How to write a function with symbolic vectors as arguments in sympy?

Question

I want to write a function in sympy that takes as arguments two symbolic vectors and returns their inner product, e.g:

import sympy as sy
sy.init_printing()
phi = sy.symbols("phi")
v1 = sy.Matrix([sy.cos(phi),sy.sin(phi),0])
v2 = sy.Matrix([-sy.sin(phi),sy.cos(phi),0])

How do I declare a function:

fun = sy.Function("fun")

of two arguments like v1,v2 that returns their inner product.

Answer 1

You can write this kind of functions just like ordinary Python functions. Whenever a SymPy object is encountered in an operation, the rest of the functions are automatically converted to SymPy equivalents.

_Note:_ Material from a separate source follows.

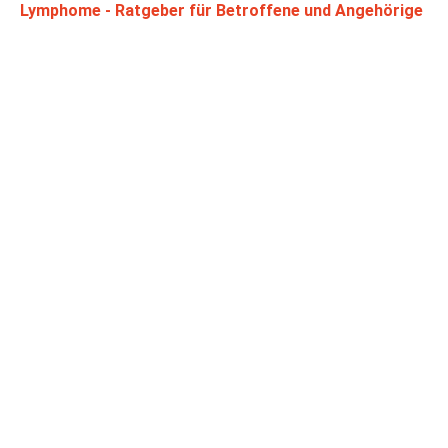
Lymphome - Ratgeber für Betroffene und Angehörige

sy.Function is for unknown functions, for example when involved in differential equations.

import sympy as sy
phi = sy.symbols("phi")
v1=sy.Matrix([sy.cos(phi),sy.sin(phi),0])
v2=sy.Matrix([-sy.sin(phi),sy.cos(phi),0])
v3=sy.Matrix([sy.cos(phi),sy.sin(phi),0])
v4=sy.Matrix([sy.sin(phi),sy.cos(phi),0])

def fun(v1, v2):
    assert isinstance(v1, sy.Matrix) and v1.shape[1] == 1
    assert isinstance(v2, sy.Matrix) and v2.shape[1] == 1 and v1.shape == v2.shape
    return sy.simplify(sum([v1[i]*v2[i] for i in range(v1.shape[0])])

print (fun(v1, v2))
print (fun(v1, v1))
print (fun(v3, v4))

Outputs:

0
1
2*sin(phi)*cos(phi)